In and Out of Churches in England and Wales

St. Andrew's Church, Mells
I spent my first night overseas in a room over the White Horse Pub in Clun, a small market town in the Shropshire Hills.  If the bucolic English countryside is what appeals to you, then mark off an area encompassing 20 miles on both sides of the borders between Powys, Shropshire, and Herefordshire--basically the old Welsh Marches.  You will not find any prettier.


My itinerary the first day was not straight-forward; first north to Oswestry, then falling back into old Radnorshire on the Powys/Herefordshire border, before ending my day in the Black Mountains.  I chose Oswestry for three reasons:  first, the Holy Well of St.
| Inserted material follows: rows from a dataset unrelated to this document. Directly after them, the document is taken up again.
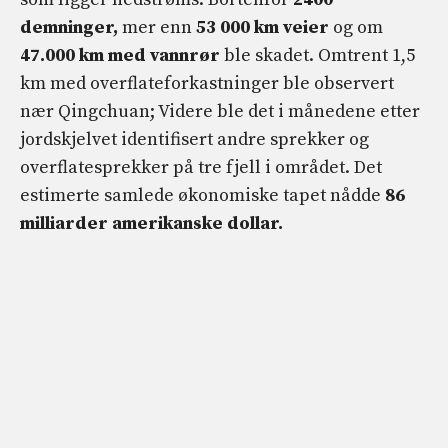
demninger,
mer enn
53 000 km veier
og om
47.000 km med vannrør
ble skadet. Omtrent 1,5
km med overflateforkastninger ble observert
nær Qingchuan; Videre ble det i månedene etter
jordskjelvet identifisert andre sprekker og
overflatesprekker på tre fjell i området. Det
estimerte samlede økonomiske tapet nådde
86
milliarder amerikanske dollar.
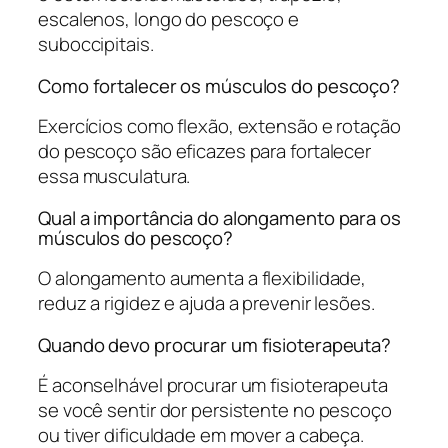
escalenos, longo do pescoço e
suboccipitais.
Como fortalecer os músculos do pescoço?
Exercícios como flexão, extensão e rotação
do pescoço são eficazes para fortalecer
essa musculatura.
Qual a importância do alongamento para os
músculos do pescoço?
O alongamento aumenta a flexibilidade,
reduz a rigidez e ajuda a prevenir lesões.
Quando devo procurar um fisioterapeuta?
É aconselhável procurar um fisioterapeuta
se você sentir dor persistente no pescoço
ou tiver dificuldade em mover a cabeça.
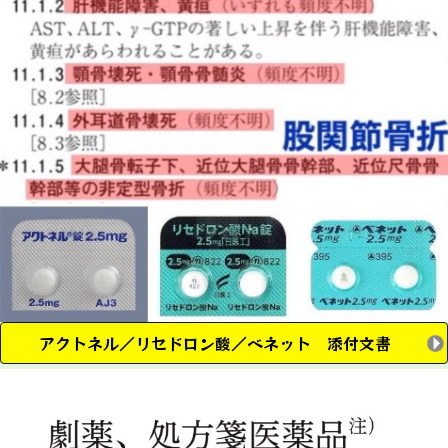
アクトネル／リセドロン酸／ベネット 添付文書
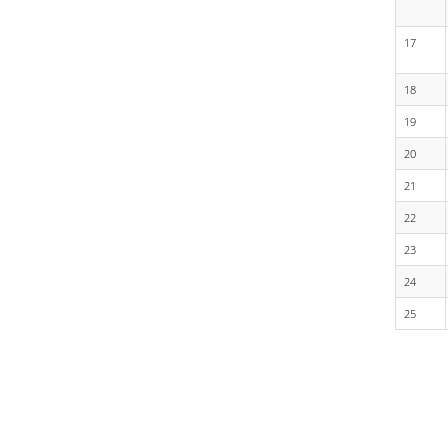
17
18
19
20
21
22
23
24
25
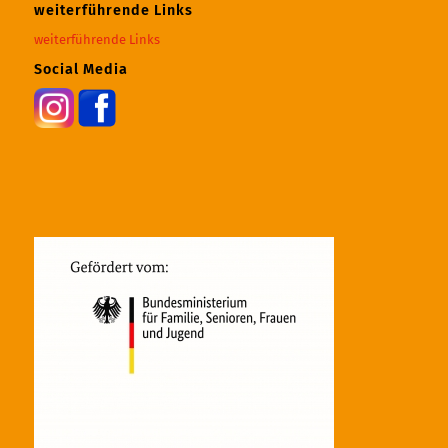
weiterführende Links
weiterführende Links
Social Media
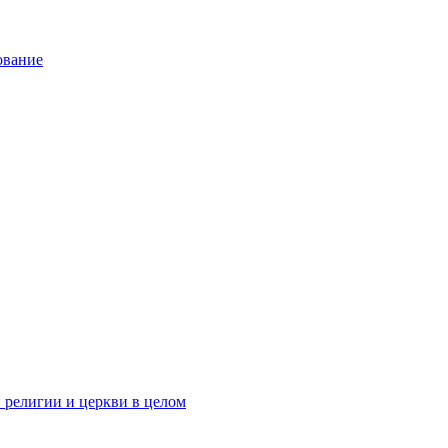
ование
 религии и церкви в целом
Oswald; second, the memorial to Wilfred Owen; and third, a small shop that sells icons of the British saints.  This last named did not disappoint and I quickly picked out a few for myself and gifts for others.  And, I had no problem finding the holy well (of which more later.)
At the Wilfred Owen Memorial, Oswestry


Wilfred Owen is a literary figure that I wanted to tag in this particular journey.  He is considered perhaps the preeminent “war poet” of The Great War.  Owen was already a budding poet when the conflict began.  He enlisted early and fought throughout most of the war. After suffering from shell-shock and other injuries, however, he returned to England for convalescence.  Here, he made the acquaintance of Siegfried Sassoon, also recuperating.  The latter had already made a name for himself as a writer and poet.  Owen’s background was lower--or possibly middling--middle class.  Sassoon moved in higher circles and he introduced the younger poet to a world he could have only imagined before.  Like Sassoon, Owen was homosexual, and he became infatuated with his new mentor.  But more importantly, through Sassoon’s influence, Owen came into his own as a poet and his work soon surpassed the older poet’s.  Owen determined to return to the front, and Sassoon threatened to shoot him in the foot if he insisted on that course.  Consequently, the younger man left secretly, leaving a note for Sassoon.  Wilfred Owen died in battle in November 1918, in the very last week of the war, and lies buried in France. "My subject is War, and the pity of War. The Poetry is in the pity." A memorial to Owen exists on the grounds of St. Oswald’s Church in Oswestry, his birthplace.
Health Club/Cafe/Shoe Store


I found a Sainsbury parking lot and then headed off for St. Oswald’s Church.  Along the way, I passed a Victorian-era church which may well be indicative of the current state of Christianity in the U.K.  I’m not sure what the name of the church once was, but it now houses Body Tech Health Club, Scotty’s Cafe, and Shoes by Camilla.  Now I admit, this may be low-hanging fruit, but I think it may be fairly representative.  The U.K. has lots of church buildings, probably too many by half even before the purpose for them faded away.  From a 1865 letter from young poet Digby Mackworth Dolben to Robert Bridges:


What can be the reason that Protestants build Cathedrals...since they have absolutely no use for them.  I saw Chapel after Chapel which are never entered from one year’s end to another.  I saw the anointed Altar-stones put as paving-stones near the doors that all might tread on them; the ruins of shrines innumerable in honour of Saints whose relics were thrown away by order of Henry VIII.  On the whole a visit to an English Cathedral is not a pleasure.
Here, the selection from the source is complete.